«L’alternativa alla manovra è il collasso», ha detto ieri il ministro Giulio Tremonti ai rappresentanti delle regioni. Non ci sono alternative sugli importi, sulle risorse e sulla distribuzione dei tagli; è impossibile alleggerire il peso dei sacrifici a carico delle regioni se non coinvolgendo anche quelle a statuto speciale e lavorando sulla proporzionalità dei tagli.



Il giudizio dei governatori al termine dell’incontro è stato durissimo: «Non abbiamo incontrato nessuna apertura nel governo, di fatto il federalismo fiscale viene messo in condizione di non praticabilità», ha detto il presidente della regione Emilia Romagna, Vasco Errani (Pd). È davvero così?
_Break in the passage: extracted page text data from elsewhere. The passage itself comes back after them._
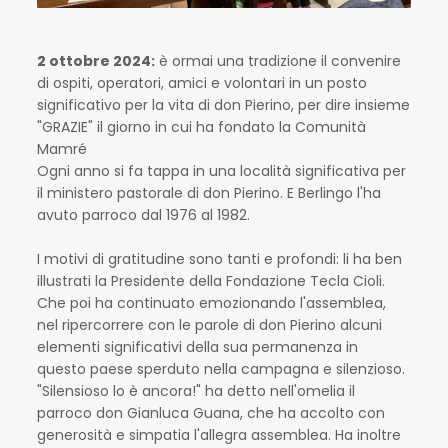
2 ottobre 2024:
è ormai una tradizione il convenire
di ospiti, operatori, amici e volontari in un posto
significativo per la vita di don Pierino, per dire insieme
"GRAZIE" il giorno in cui ha fondato la Comunità
Mamré
Ogni anno si fa tappa in una località significativa per
il ministero pastorale di don Pierino. E Berlingo l'ha
avuto parroco dal 1976 al 1982.
I motivi di gratitudine sono tanti e profondi: li ha ben
illustrati la Presidente della Fondazione Tecla Cioli.
Che poi ha continuato emozionando l'assemblea,
nel ripercorrere con le parole di don Pierino alcuni
elementi significativi della sua permanenza in
questo paese sperduto nella campagna e silenzioso.
"Silensioso lo è ancora!" ha detto nell'omelia il
parroco don Gianluca Guana, che ha accolto con
generosità e simpatia l'allegra assemblea. Ha inoltre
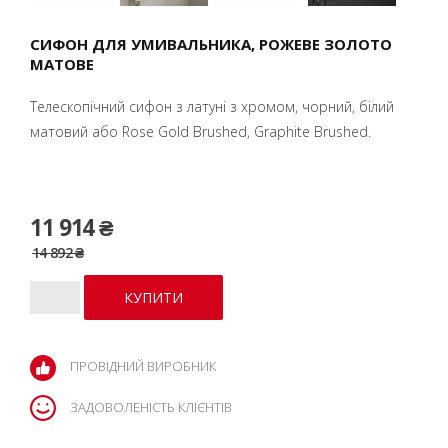
СИФОН ДЛЯ УМИВАЛЬНИКА, PОЖЕВЕ ЗОЛОТО
МАТОВЕ
Телескопічний сифон з латуні з хромом, чорний, білий
матовий або Rose Gold Brushed, Graphite Brushed.
11 914 ₴
14 892 ₴
ПРОВІДНИЙ ВИРОБНИК
ЗАДОВОЛЕНІСТЬ КЛІЄНТІВ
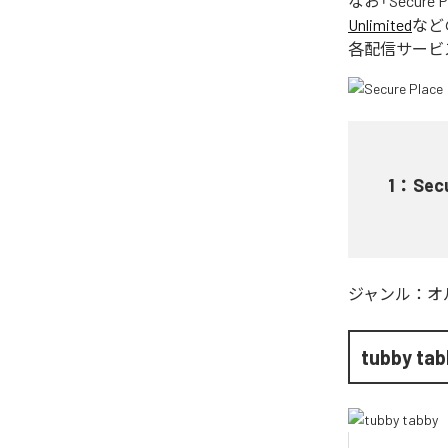
なお「
Secure P
Unlimited
など
各配信サービ
1
：
Sec
ジャンル：
オ
tubby tab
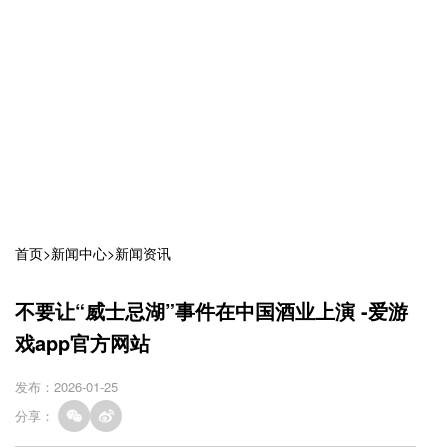
首页
>
新闻中心
>
新闻资讯
不要让“威士忌湖”事件在中国酒业上演 -爱游
戏app官方网站
发布：2026-01-25
分享：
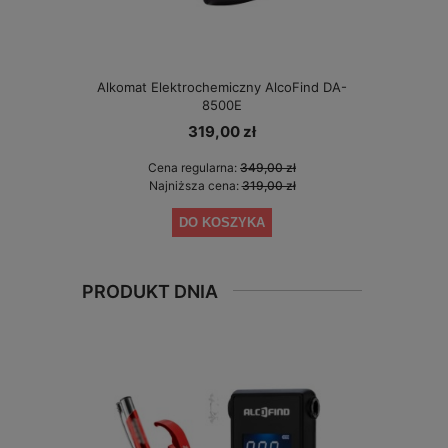
Alkomat Elektrochemiczny AlcoFind DA-
Alkomat elek
8500E
319,00 zł
Cena regularna:
349,00 zł
Cen
Najniższa cena:
319,00 zł
Naj
DO KOSZYKA
PRODUKT DNIA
La manovra affossa veramente il nascente federalismo fiscale? «Assolutamente no, anzi essa ne accelera l’attuazione», risponde il professor Luca Antonini, presidente della Commissione tecnica paritetica per l’attuazione del federalismo fiscale.
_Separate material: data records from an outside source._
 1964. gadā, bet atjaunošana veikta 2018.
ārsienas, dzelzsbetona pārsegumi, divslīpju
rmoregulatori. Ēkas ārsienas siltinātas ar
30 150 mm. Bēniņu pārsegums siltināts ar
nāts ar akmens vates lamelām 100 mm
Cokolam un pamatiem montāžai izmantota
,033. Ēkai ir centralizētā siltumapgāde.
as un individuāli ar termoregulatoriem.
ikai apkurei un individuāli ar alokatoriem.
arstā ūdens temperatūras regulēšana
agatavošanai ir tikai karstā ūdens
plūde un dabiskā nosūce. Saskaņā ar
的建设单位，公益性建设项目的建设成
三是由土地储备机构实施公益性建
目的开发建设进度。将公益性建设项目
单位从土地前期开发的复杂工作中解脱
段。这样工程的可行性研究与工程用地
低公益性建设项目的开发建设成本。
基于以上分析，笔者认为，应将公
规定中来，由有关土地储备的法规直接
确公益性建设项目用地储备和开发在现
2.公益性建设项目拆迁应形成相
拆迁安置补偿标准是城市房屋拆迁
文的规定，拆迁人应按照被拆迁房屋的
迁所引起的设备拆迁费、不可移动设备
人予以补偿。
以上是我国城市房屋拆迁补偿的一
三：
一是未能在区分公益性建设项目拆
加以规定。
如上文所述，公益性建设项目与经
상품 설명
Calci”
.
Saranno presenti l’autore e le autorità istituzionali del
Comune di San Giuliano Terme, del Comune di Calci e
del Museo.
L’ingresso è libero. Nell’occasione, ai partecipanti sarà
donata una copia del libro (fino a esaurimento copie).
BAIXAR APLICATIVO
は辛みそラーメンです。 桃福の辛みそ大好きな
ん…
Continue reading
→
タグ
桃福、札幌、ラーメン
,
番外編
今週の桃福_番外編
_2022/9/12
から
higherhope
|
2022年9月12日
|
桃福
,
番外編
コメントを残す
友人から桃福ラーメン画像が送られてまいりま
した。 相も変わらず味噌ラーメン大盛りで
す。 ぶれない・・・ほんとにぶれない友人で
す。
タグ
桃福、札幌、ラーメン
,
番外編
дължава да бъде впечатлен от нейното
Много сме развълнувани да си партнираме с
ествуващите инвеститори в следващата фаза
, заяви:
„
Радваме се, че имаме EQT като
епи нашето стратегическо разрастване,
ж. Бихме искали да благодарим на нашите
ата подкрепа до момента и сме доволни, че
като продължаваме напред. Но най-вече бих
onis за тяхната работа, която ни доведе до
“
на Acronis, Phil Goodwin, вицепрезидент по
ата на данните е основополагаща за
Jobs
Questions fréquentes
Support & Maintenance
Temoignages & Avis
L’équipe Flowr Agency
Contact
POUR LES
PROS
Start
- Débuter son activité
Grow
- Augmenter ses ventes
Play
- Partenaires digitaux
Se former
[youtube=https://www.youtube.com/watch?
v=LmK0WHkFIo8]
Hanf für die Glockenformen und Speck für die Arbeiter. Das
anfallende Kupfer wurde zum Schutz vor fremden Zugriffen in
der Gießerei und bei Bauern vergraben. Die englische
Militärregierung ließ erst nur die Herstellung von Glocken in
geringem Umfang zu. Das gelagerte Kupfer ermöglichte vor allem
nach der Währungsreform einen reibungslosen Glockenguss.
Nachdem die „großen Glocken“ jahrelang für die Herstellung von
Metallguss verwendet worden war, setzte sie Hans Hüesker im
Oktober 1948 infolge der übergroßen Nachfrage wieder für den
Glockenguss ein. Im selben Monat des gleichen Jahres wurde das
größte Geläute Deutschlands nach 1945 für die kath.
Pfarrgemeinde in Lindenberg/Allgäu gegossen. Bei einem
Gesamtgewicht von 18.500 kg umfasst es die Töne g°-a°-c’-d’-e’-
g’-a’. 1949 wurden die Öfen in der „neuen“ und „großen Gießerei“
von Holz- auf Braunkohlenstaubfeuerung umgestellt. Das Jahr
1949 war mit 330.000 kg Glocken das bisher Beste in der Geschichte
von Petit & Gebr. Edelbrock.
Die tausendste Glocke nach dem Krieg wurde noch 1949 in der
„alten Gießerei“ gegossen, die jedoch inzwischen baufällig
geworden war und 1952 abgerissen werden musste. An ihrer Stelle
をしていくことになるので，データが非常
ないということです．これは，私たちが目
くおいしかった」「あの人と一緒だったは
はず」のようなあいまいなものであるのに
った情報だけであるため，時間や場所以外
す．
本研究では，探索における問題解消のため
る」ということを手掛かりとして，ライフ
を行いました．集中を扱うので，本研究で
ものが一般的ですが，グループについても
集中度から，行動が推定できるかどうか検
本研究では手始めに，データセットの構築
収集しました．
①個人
«Le correzioni alla manovra ipotizzate dal governo e presentate alle regioni permettono di tagliare non i servizi, ma gli sprechi. E premiando le regioni virtuose, costituiscono un anticipo e non una negazione del federalismo fiscale».

Il problema, spiega Antonini, è la distribuzione dei tagli, non la quantità: «Siccome secondo Luca Ricolfi le regioni buttano decine di miliardi di euro in sprechi, e questo dato ha una buona attendibilità, una riduzione dei trasferimenti pari a quattro miliardi non è tantissimo. L’importante è che non si penalizzino le regioni virtuose, ed è l’ipotesi su cui il governo è impegnato. Chi ha già provveduto ad auto-ridurre le spese sarà premiato, chi spreca avrà un segnale che non può più andare avanti così».



 

Il governo starebbe lavorando per mettere a punto un sistema di sacrifici che non sarebbero più direttamente proporzionali al bilancio, ma relativi ad alcuni «indici di virtuosità». «Per esempio – chiarisce il professor Antonini – il rapporto tra spesa per il personale e spesa corrente. Chi ha tagliato il personale in eccesso o ha rispettato il patto sulla salute sarà premiato, cioè subirà tagli meno pesanti; chi invece ha fatto assunzioni pletoriche o presenta una sovraspesa sanitaria sarà punito».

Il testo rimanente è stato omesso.